# [Work to complete]
Each line in the records below that has the word "vigor" should be copied.

# [Record extracts]

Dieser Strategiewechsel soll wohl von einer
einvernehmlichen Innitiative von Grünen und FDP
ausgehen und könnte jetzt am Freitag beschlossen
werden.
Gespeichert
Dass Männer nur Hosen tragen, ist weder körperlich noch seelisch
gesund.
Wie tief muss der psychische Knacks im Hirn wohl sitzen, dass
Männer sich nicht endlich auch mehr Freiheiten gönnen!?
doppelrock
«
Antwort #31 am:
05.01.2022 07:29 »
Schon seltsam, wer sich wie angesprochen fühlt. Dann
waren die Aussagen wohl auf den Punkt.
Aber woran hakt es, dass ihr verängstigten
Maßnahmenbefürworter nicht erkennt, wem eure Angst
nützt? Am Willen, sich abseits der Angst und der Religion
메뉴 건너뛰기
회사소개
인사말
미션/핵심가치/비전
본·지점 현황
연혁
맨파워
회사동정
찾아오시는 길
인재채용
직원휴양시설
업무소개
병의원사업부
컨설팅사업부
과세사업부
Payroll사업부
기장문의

--

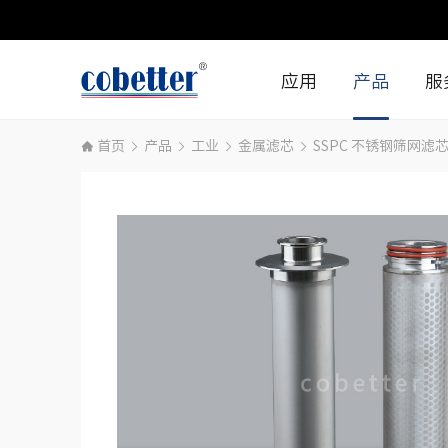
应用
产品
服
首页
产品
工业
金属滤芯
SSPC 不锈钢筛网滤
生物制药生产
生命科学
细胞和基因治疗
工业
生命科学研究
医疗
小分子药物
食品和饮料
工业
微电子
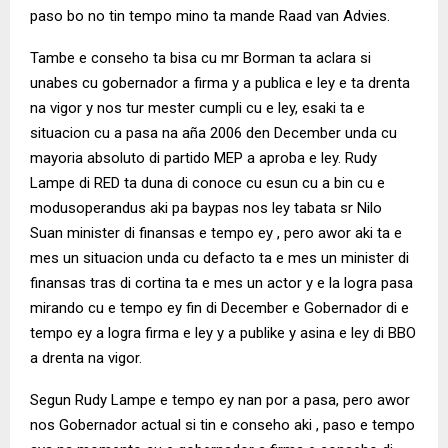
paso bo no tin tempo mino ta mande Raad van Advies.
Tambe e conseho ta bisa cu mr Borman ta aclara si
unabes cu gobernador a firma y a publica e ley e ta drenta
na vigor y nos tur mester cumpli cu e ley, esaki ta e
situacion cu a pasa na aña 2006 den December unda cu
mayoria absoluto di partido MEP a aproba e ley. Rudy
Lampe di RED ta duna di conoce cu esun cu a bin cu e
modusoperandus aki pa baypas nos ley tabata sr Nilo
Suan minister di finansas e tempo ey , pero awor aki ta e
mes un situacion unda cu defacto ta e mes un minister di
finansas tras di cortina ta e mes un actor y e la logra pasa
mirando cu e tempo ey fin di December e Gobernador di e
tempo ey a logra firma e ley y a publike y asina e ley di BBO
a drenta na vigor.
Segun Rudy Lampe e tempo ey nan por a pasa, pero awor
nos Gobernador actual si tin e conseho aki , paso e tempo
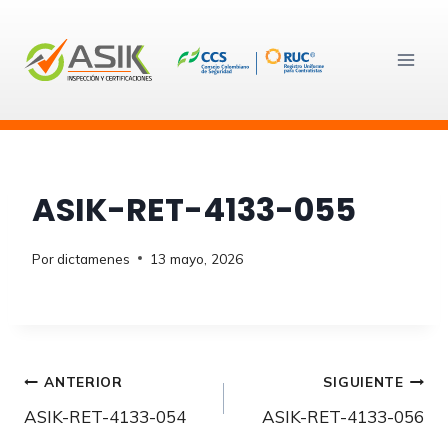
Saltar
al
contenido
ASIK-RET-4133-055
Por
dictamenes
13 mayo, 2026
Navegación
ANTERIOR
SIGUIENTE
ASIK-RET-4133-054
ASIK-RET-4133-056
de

# [Solution for this exercise]
na vigor y nos tur mester cumpli cu e ley, esaki ta e
a drenta na vigor.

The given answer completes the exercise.